Document layout detection data:
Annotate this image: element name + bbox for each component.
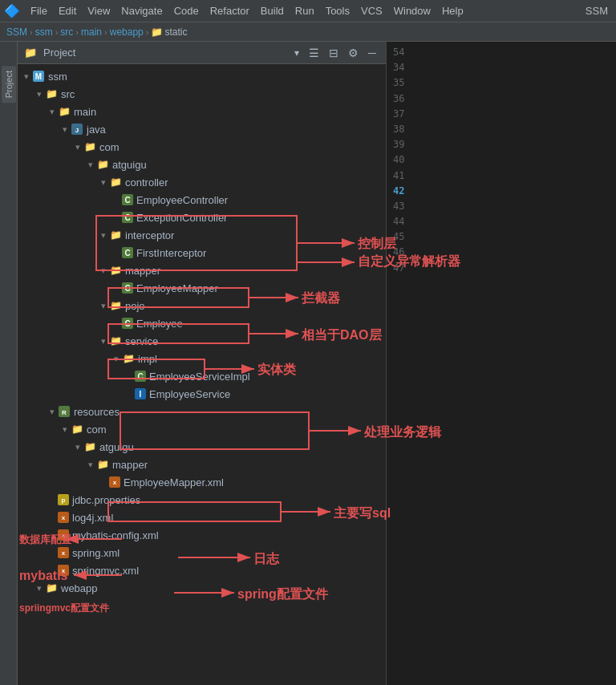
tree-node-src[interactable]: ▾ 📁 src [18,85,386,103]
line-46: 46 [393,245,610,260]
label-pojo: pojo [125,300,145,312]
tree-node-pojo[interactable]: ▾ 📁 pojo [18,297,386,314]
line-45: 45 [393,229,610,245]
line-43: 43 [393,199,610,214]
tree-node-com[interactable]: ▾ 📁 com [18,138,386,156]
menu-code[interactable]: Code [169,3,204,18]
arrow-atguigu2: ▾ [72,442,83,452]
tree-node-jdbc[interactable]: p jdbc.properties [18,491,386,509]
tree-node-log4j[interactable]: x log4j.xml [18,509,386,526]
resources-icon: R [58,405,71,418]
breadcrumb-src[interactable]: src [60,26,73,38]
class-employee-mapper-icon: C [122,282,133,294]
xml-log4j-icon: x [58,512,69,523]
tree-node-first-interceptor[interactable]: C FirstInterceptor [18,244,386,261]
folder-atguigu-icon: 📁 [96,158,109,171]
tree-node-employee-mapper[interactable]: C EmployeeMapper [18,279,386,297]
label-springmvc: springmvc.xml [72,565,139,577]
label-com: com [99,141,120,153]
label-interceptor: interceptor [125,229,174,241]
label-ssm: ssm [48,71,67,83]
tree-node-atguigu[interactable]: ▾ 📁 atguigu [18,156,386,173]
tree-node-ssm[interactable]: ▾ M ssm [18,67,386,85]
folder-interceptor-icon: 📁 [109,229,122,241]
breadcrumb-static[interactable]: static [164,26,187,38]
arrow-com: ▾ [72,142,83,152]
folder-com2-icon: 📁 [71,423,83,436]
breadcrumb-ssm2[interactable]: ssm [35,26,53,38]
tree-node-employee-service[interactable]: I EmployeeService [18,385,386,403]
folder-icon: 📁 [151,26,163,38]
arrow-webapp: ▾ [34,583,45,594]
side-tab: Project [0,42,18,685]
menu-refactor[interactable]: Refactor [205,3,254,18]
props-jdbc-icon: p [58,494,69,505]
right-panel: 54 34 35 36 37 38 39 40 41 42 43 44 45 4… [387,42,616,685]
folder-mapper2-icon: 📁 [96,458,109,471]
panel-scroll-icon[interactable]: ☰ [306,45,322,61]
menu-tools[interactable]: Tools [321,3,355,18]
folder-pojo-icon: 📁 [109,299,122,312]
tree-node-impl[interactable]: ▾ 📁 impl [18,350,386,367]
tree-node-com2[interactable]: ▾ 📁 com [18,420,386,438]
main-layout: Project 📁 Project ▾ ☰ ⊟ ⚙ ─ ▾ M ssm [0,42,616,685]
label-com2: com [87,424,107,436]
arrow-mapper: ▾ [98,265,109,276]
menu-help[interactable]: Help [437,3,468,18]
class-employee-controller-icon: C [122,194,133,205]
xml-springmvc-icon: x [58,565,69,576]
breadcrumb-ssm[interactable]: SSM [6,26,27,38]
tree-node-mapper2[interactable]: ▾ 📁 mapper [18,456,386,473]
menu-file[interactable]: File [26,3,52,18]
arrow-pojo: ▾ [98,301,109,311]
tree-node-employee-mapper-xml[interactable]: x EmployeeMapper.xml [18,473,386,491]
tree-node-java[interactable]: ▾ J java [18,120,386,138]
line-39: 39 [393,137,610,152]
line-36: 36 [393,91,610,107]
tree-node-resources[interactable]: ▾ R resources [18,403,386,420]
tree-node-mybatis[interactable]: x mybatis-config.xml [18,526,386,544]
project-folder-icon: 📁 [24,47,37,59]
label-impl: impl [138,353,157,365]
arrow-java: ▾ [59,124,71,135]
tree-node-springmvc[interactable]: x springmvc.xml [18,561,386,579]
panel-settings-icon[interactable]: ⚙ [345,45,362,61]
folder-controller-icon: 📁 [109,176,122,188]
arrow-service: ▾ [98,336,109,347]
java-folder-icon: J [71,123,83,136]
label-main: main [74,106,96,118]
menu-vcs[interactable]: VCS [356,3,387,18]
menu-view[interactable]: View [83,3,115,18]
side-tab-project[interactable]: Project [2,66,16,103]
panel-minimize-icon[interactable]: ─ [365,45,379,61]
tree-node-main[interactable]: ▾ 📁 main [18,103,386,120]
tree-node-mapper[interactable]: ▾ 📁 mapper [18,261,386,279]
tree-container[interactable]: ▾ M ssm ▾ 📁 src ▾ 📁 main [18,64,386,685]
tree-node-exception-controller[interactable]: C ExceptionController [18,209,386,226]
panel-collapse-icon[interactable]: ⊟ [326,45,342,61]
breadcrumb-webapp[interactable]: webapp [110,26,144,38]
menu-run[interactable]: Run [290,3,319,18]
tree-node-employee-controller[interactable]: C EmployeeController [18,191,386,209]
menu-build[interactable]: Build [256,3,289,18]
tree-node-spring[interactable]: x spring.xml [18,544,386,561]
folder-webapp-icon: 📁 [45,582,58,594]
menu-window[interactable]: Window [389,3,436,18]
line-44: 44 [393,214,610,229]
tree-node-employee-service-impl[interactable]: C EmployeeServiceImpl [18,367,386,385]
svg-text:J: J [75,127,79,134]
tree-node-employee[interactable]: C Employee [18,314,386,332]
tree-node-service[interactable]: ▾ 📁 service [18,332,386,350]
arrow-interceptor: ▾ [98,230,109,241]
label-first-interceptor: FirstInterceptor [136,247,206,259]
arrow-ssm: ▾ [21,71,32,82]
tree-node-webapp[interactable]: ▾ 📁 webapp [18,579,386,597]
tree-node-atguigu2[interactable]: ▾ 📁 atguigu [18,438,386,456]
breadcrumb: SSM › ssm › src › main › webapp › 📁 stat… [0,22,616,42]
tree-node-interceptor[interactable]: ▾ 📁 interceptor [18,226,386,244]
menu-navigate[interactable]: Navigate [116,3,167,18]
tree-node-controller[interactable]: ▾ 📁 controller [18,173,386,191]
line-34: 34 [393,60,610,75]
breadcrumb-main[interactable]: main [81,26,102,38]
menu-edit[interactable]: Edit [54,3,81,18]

(TASK OBJECTIVE) Check each line above for the string "controller" and copy those that have it.

(REPLY TO THE EXERCISE)
class-employee-controller-icon: C [122,194,133,205]
folder-controller-icon: 📁 [109,176,122,188]
tree-node-exception-controller[interactable]: C ExceptionController [18,209,386,226]
tree-node-employee-controller[interactable]: C EmployeeController [18,191,386,209]
tree-node-controller[interactable]: ▾ 📁 controller [18,173,386,191]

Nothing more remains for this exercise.